There is a split in the courts of appeals regarding whether an
order severing a compulsory counterclaim will automatically constitute an abuse
of discretion. Compare Rucker v. Bank One
Tex ., N.A., 36 S.W.3d 649, 651 (Tex.App.‑Waco 2000, pet. denied);
Goins v. League Bank & Trust, 857 S.W.2d 628, 630 (Tex.App.‑Houston
[1st Dist.] 1993, no writ); and Mathis v.
Bill De La Garza & Assocs., 778 S.W.2d 105, 106‑07 (Tex.App.‑Texarkana
1989, no writ) (all holding that severance of a compulsory counterclaim is an
abuse of discretion), with In re
Occidental Permian Ltd., No. 07‑03‑0016‑CV, slip op. at 4,
2003 WL 1799012, at *2 (Tex.App.‑Amarillo April 7, 2003, orig. proceeding
[pet. for mandamus filed] ) (holding that so long as trial court abides by Rule
41 it is not error to sever and proceed separately with compulsory
counterclaim); see also Hart v.
Attorneys‑At‑Law, No. 01‑97‑890‑CV, 1999 WL
2391, *6 (Tex.App.‑ Houston [1st Dist.] Dec. 30, 1998, no pet.) (not
designated for publication) (disagreeing with argument that severance of
compulsory counterclaim was abuse of discretion and applying criteria of Rule
41). [FN3]
FN3.
"Opinions not designated for publication by the court of appeals under
these or prior rules have no precedential value but may be cited with the
notation, '(not designated for publication).' " Tex.R.App.
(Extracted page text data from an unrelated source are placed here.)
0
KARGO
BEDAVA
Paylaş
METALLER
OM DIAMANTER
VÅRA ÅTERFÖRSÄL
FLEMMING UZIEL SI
P. 47.7.
Occidental
recognizes the split among the circuits, but states it is bound by the holding
of the Texas Supreme Court in McGuire v. Commercial Union Ins. Co., 431 S.W.2d 347, 350‑51
(Tex.1968). Occidental, slip op. at 4,
2003 WL 1799012, at *2 n. 2. In McGuire,
the court citing Rule 41 held that it "is not necessary to determine
whether or not the McGuire claim was, in fact, a compulsory counterclaim, since
the trial court had the discretionary power to sever the McGuire claim."
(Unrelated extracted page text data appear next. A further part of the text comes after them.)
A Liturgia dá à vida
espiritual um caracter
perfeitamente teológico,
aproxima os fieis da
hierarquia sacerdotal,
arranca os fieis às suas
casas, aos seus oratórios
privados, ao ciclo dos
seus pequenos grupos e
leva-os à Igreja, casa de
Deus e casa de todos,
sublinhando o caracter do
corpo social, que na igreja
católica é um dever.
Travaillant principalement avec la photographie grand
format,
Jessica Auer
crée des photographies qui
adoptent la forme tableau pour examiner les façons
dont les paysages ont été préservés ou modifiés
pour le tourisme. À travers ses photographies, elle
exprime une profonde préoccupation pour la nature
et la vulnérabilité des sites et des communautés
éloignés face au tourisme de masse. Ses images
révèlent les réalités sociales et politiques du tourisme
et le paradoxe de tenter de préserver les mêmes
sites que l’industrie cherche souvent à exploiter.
McGuire, 431 S .W.2d at 351. In
Cherokee Water Co. v. Forderhause, the court of appeals held that a
counterclaim was compulsory in nature and was improperly severed. 641 S.W.2d
522, 523‑26 (Tex.1982). Without further discussion regarding the nature of
the counterclaim, the supreme court applied the criteria of Rule 41 and McGuire regarding appropriateness of the severance, and reversed
the court of appeals. Id. at
525‑26.
We conclude that we need not determine the nature of
Appellants' counterclaim, but we must apply the criteria of Rule 41 and Guaranty Federal Saving Bank, 793 S.W.2d at 658.
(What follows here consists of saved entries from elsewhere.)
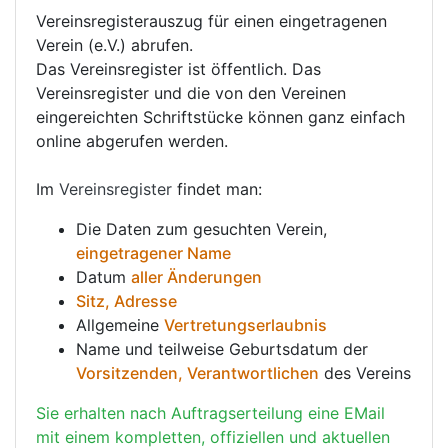
Vereinsregisterauszug für einen eingetragenen
Verein (e.V.) abrufen.
Das Vereinsregister ist öffentlich. Das
Vereinsregister und die von den Vereinen
eingereichten Schriftstücke können ganz einfach
online abgerufen werden.
Im
Vereinsregister
findet man:
Die Daten zum gesuchten Verein,
eingetragener Name
Datum
aller Änderungen
Sitz, Adresse
Allgemeine
Vertretungserlaubnis
Name und teilweise Geburtsdatum der
Vorsitzenden, Verantwortlichen
des Vereins
Sie erhalten nach Auftragserteilung eine EMail
mit einem kompletten, offiziellen und aktuellen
In their counterclaim, Appellants alleged causes of action for
defamation, business disparagement, malicious civil prosecution, and malicious
criminal prosecution. These causes of action all arose out of a letter sent by
Appellees on February 14, 2001 to the American Paint Horse Association attacking
the personal character of Appellant Pat Trebesch because of the transaction
involving "I'm Too Impulsive."
Appellees'
breach of contract and conversion claims against Appellants culminated in July
2000 when Appellants sold the horse to a third party and refused to return
Appellees' $20,000. Appellants' counterclaim did not arise until February 2001
when Appellees sent their letter to the American Paint Horse Association. We
hold that these two claims involve two separate causes of action, each of which
would be the proper subject of a lawsuit if independently asserted, and that the
claims are not so interwoven as to involve the same facts and issues.
Accordingly, the trial court did not abuse its discretion in severing
Appellants' counterclaim from the remainder of the case. We overrule Appellants'
second issue.
CONCLUSION
Having overruled all of Appellants' issues on appeal, we
affirm the judgment of the trial court.